● **Entries supplied**

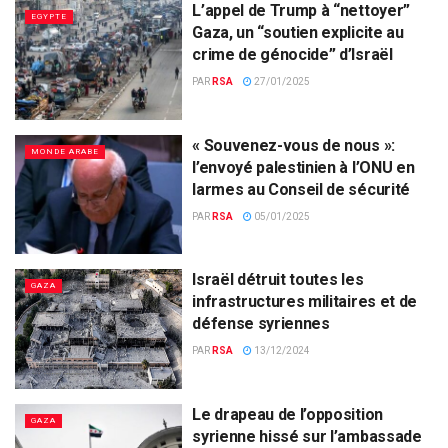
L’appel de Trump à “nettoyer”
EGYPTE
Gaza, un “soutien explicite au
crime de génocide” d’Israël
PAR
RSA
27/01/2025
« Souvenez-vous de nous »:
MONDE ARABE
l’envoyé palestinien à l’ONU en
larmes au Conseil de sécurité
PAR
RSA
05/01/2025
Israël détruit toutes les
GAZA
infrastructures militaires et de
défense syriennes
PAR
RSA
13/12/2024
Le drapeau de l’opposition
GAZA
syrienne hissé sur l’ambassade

* * *

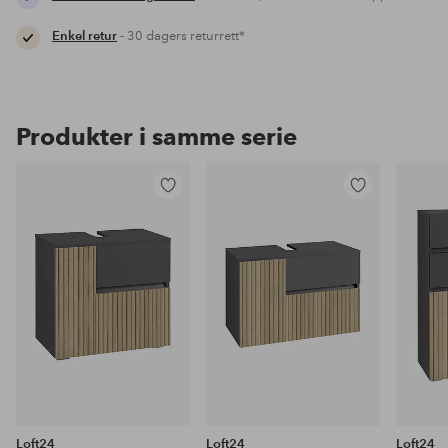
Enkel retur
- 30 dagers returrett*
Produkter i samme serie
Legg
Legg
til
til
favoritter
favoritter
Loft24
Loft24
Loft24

● **Task directions**
Reproduce word for word the material above, beginning with the line that contains "L’appel de Trump" and ending with the line that contains "syrienne hissé sur l’ambassade".

● **Exercise answer**
L’appel de Trump à “nettoyer”
EGYPTE
Gaza, un “soutien explicite au
crime de génocide” d’Israël
PAR
RSA
27/01/2025
« Souvenez-vous de nous »:
MONDE ARABE
l’envoyé palestinien à l’ONU en
larmes au Conseil de sécurité
PAR
RSA
05/01/2025
Israël détruit toutes les
GAZA
infrastructures militaires et de
défense syriennes
PAR
RSA
13/12/2024
Le drapeau de l’opposition
GAZA
syrienne hissé sur l’ambassade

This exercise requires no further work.